Depuis la fin du deuxième confinement, les membres de Gigi de Nissa se retrouvent une fois par semaine chez Louis Pastorelli et jouent… pour eux-mêmes. « Ce sont des moments dont on a besoin, affirme Cédric Le Donne, aux percussions. On se sent vivant quand on est ensemble. On prépare quelques morceaux, on fait notre répertoire. Ce qui manque, c’est l’aspect humain. Faire de la musique, c’est la partager physiquement ».

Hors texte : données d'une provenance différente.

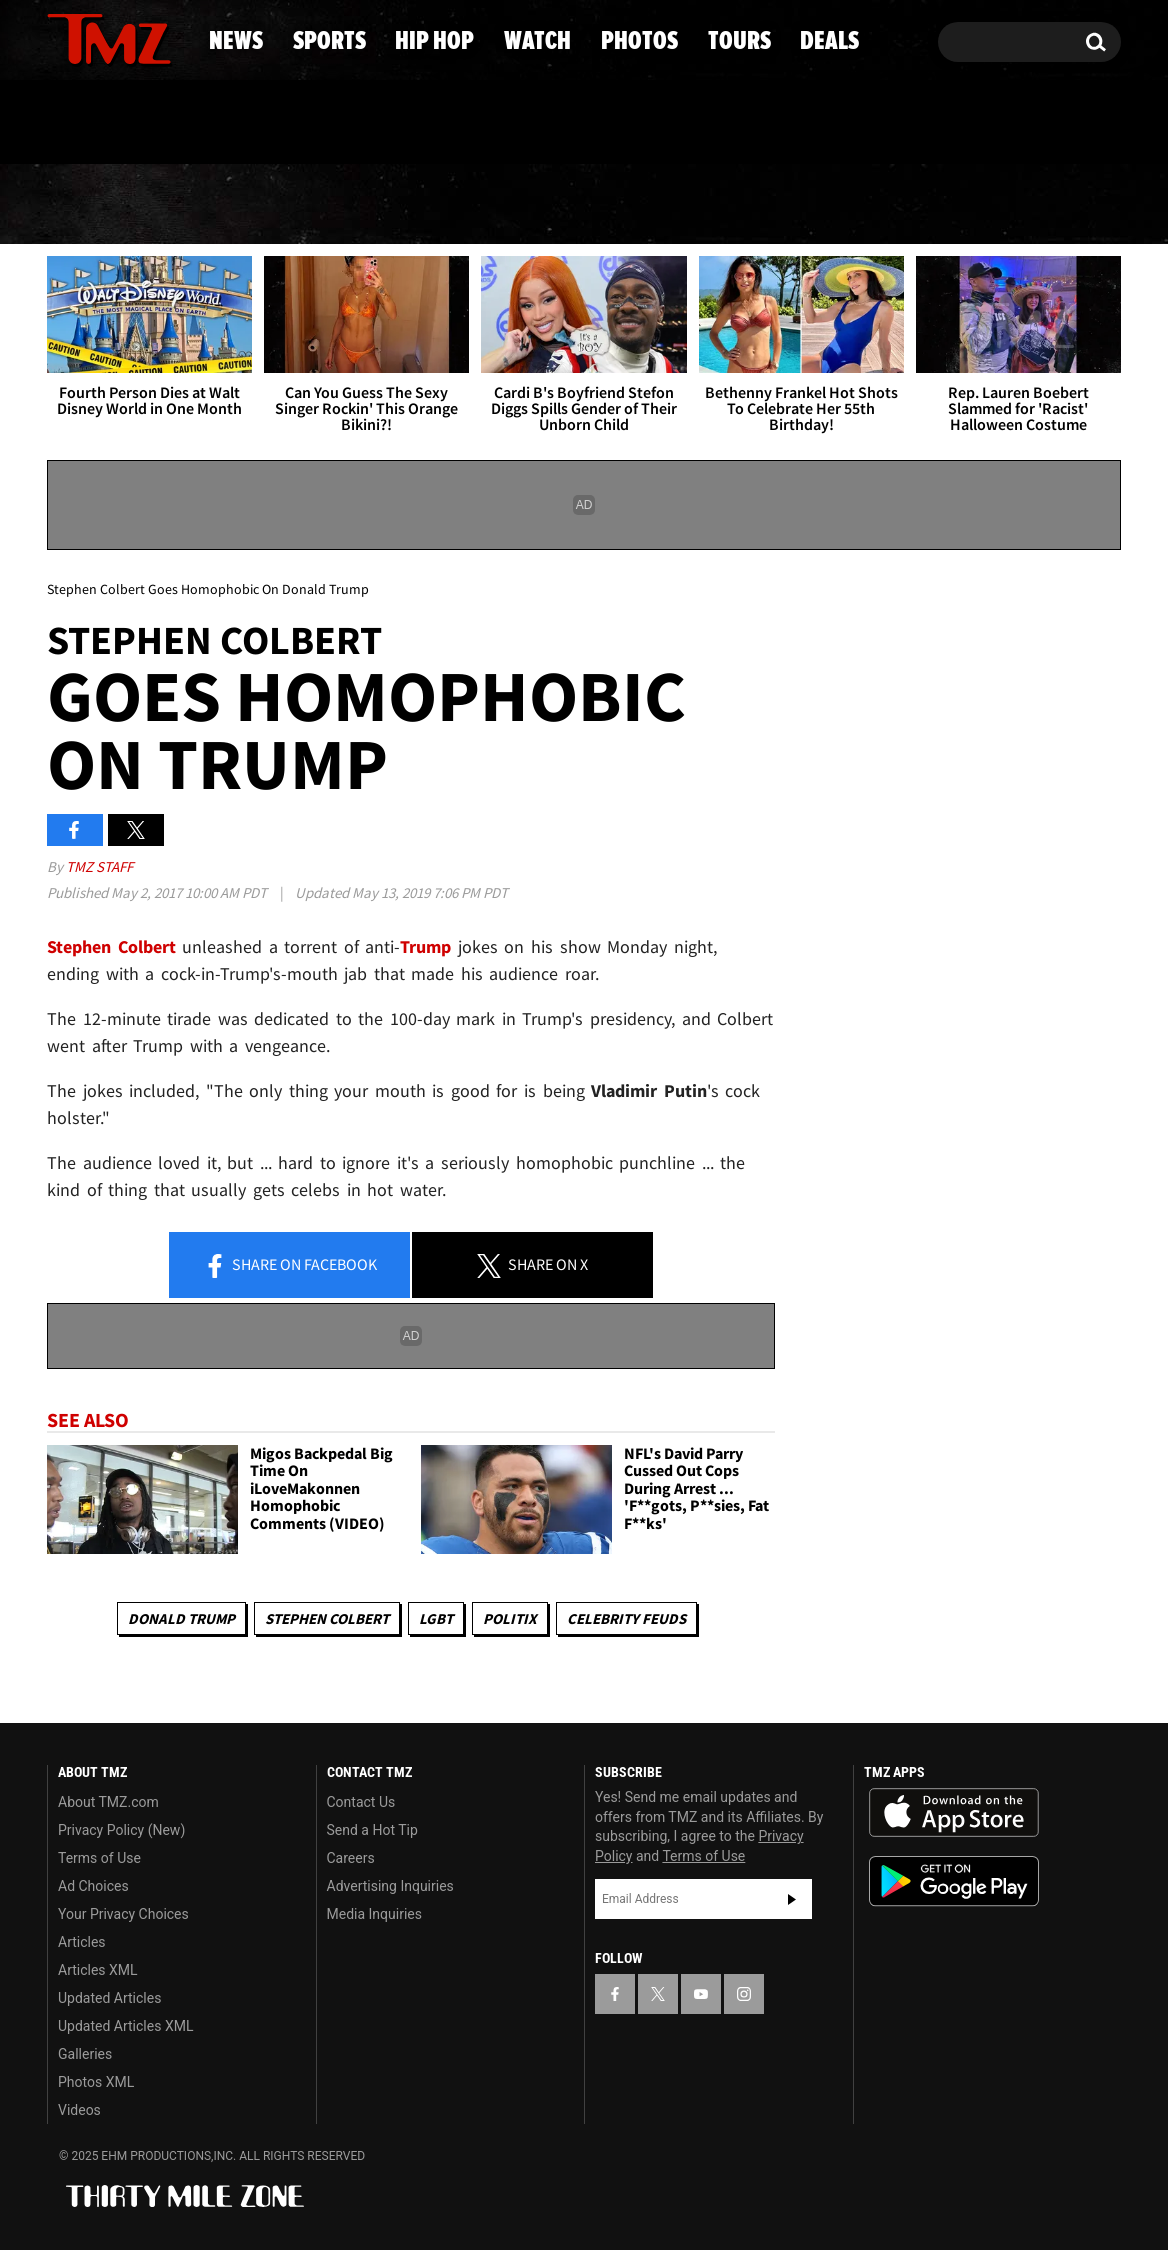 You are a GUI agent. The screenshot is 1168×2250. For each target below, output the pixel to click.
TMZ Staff (99, 866)
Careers (351, 1858)
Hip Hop (412, 205)
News (95, 205)
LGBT (436, 1618)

« Le public, c’est le premier truc qui te donne l’impression d’exister », ajoute Nicolas Saibene, qui joue tous types d’instrument à cordes. Pour eux, pas de réseaux sociaux, de vidéos à partager ou d’interactions particulières avec une communauté virtuelle. « Il faut être au contact des gens pour voir si ce qu’on fait marche », souligne le percussionniste. Alors, ils ont testé de s’installer dans la rue et de jouer. « Ce n’était pas pour demander de l’argent, mais pour voir si ce qu’on avait travaillé plaisait aux passants », précise Louis Pastorelli. Mais finalement, « c’est trop risqué », répondent les musiciens. 

« C’est faux de croire qu’on peut créer davantage »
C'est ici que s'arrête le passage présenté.